Lilly backed up. The wife stepped out of the shadows and snatched-up a butcher’s knife. Lilly’s eyes darted about planning an escape. With no knives nearby Lilly’s only weapon of defense were words.
“Now—Mrs. Blackmon, you don’t want to hurt me, now do you? I’m the one that takes care of you, Dr. Blackmon and your Mother-in-law.”
The wife pointed the knife toward Lilly as if a natural extension of her arm and moved it in small circles. “Yesssss—great care to disrespect me.” The wife said still pointing, circling the knife. “Bastard after bastard, year after year while I remained unfertile and watched my husband prefer you over me.”
With cabinets and walls surrounding her, Lilly moved to circle the kitchen table hoping the wife would follow but the wife stayed position in front of the door, the only exit.
The wife continued, “And I hate that old witch as much as I hate you. I can’t wait until she dies, can’t wait until you die.”
Like the flat sounds a piano makes when a musical scale is played out of order or when a winded songstress sings a flat notes on stage, Lilly Hugely’s life deflated that day. The wife held Lilly hostage for several long minutes, which must have felt like several long hours. Ever a creature of habit, the dentist arrived home at 5:30pm. He entered through the doorway behind the wife. The wife stood in a trance with the knife still pointed at Lilly.
“Honey-baby what you doing?” The dentist asked.
“Insuring my life, my home.” The wife said and continued to hold the knife as firm as her eyes were locked on Lilly Hugely.
“Give me the knife Honey-baby. Give it to me slowly. The dentist moved in between the wife and Lilly. He addressed the wife soberly. “Did you take your medicine today? You know you need to take your medicine everyday Honey-baby.
You’ve been doing so well in your garden and with your rest.” He reached for the knife. “There, there Honey-baby. There, there, you can give it to me.”

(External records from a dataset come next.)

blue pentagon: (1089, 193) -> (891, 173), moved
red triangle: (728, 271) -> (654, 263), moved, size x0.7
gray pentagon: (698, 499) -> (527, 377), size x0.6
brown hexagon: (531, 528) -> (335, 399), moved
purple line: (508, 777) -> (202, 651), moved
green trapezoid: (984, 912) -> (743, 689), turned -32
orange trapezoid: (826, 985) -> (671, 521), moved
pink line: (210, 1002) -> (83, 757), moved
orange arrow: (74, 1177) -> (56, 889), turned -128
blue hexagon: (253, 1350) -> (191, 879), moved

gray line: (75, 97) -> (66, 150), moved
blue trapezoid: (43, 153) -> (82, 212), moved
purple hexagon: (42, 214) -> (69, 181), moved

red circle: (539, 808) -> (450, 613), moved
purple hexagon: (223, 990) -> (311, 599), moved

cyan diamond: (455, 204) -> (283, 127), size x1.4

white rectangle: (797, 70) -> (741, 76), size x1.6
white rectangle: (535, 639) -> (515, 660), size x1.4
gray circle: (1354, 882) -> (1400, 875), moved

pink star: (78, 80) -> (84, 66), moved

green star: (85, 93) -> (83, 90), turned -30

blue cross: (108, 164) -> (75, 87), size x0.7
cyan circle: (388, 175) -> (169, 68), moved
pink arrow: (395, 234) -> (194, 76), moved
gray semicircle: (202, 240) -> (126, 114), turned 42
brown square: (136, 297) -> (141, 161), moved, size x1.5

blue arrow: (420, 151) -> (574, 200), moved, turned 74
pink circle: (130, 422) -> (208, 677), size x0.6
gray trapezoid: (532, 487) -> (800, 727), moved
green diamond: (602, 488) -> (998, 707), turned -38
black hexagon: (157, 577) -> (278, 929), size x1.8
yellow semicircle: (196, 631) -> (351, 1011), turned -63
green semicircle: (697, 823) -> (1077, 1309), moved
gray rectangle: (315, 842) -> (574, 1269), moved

The wife released the knife for an embrace from her husband.
“You’re not so pretty when you’re scared and your mole sweated off.” The wife said to Lilly from the dentist’s arms.
The dentist walked arm-and-arm with the wife to their bedroom. He gave the wife her medicine and put her to bed. It turns out the Mother napped through the entire event. Though Dr. Blackmon wanted Lilly to stay on, Lilly fired herself by quitting.
I asked. “Vatray have you ever seen the dentist, I mean your Daddy?”
Telling the story seemed to take a lot out of Vatray. His whole face looked sunken in.
“Two times. First when I was seven and the Mother died. The dentist came by to see Mama. When the wife died the dentist came back to tell Mama. They stayed in mama’s bedroom and talked a long time. My sister and me pressed our ears against the door to hear. They talked about getting together, you know be a couple but last I heard the dentist done married another white woman.”